Avant la puberté, on peut transpirer des litres de sueur et continuer à sentir (relativement) bon. Après, c’est une autre histoire ! Pourquoi la sueur devient-elle malodorante à partir de l’adolescence ? Des chercheurs asiatiques se sont penchés sur la question, source de mal-être chez bon nombre de jeunes.

 

On sait que l’odeur corporelle est principalement due à la décomposition bactérienne des constituants naturels de la transpiration, produite par les glandes sudoripares. Mais on ignore les espèces impliquées et les mécanismes en jeu chez les jeunes. Des chercheurs ont donc recruté des enfants prépubères (5-9 ans) et adolescents (15-18 ans), chez lesquels ils ont analysé des échantillons de sueur sécrétée au niveau des aisselles, de la nuque et du crâne, 1h après une douche, suite à un effort, puis 7 heures après.

A chaque espèce son odeur

À tout moment, les adolescents dégageaient une odeur plus forte que celle produite par les enfants, surtout au niveau des aisselles. Si la sueur des plus jeunes se caractérisait par une odeur plutôt aigre, c’est celle du soufre qui dominait chez les ados après un effort physique. Au niveau du crâne, quel que soit l’âge, c’est l’odeur de gras qui chatouillait les narines. Des différences qui soulignent l’hétérogénéité des espèces du microbiote cutané à l’origine des mauvaises odeurs, et surtout l’influence de certaines, estiment les chercheurs.

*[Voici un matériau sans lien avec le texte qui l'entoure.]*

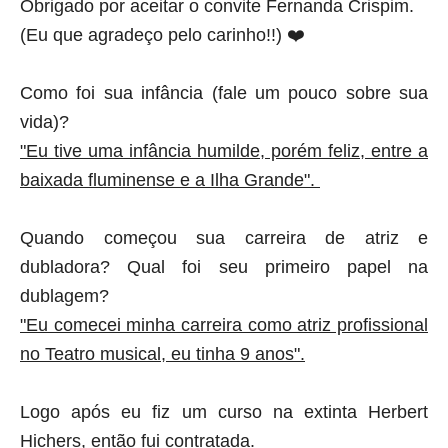
Obrigado por aceitar o convite Fernanda Crispim.
(Eu que agradeço pelo carinho!!) ❤️
Como foi sua infância (fale um pouco sobre sua
vida)?
"Eu tive uma infância humilde, porém feliz, entre a
baixada fluminense e a Ilha Grande".
Quando começou sua carreira de atriz e
dubladora? Qual foi seu primeiro papel na
dublagem?
"Eu comecei minha carreira como atriz profissional
no Teatro musical, eu tinha 9 anos".
Logo após eu fiz um curso na extinta Herbert
Hichers, então fui contratada.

A quoi sont dues les mauvaises odeurs ?

Deux espèces peuplent abondamment la nuque et le crâne : l’une est majoritaire chez les enfants ; l’autre domine chez les ados, reflétant les changements d’activité des glandes sudoripares à la puberté. Mais la principale découverte, c’est le rôle majeur que jouent les staphylocoques dans l’odeur corporelle des jeunes - rôle tenu par les corynébactéries chez l’adulte. L’odeur soufrée sous les aisselles des ados ? Sans doute due à la production acide de la bactérie Staphylococcus epidermidis. L’aigreur émanant de la nuque des enfants ? C’est Staphylococcus hominis qu’il faut incriminer.

Des déodorants spécialement conçus pour les ados ?

Pour les scientifiques, le passage d’une transpiration plutôt aigre chez l’enfant à une transpiration plutôt soufrée chez l’ado semble refléter la réorganisation des espèces au sein du microbiote cutané à la puberté. Une découverte qui pourrait être utile aux fabricants de déodorants, jusqu’alors élaborés pour contrôler les mauvaises odeurs chez les adultes et non chez les adolescents.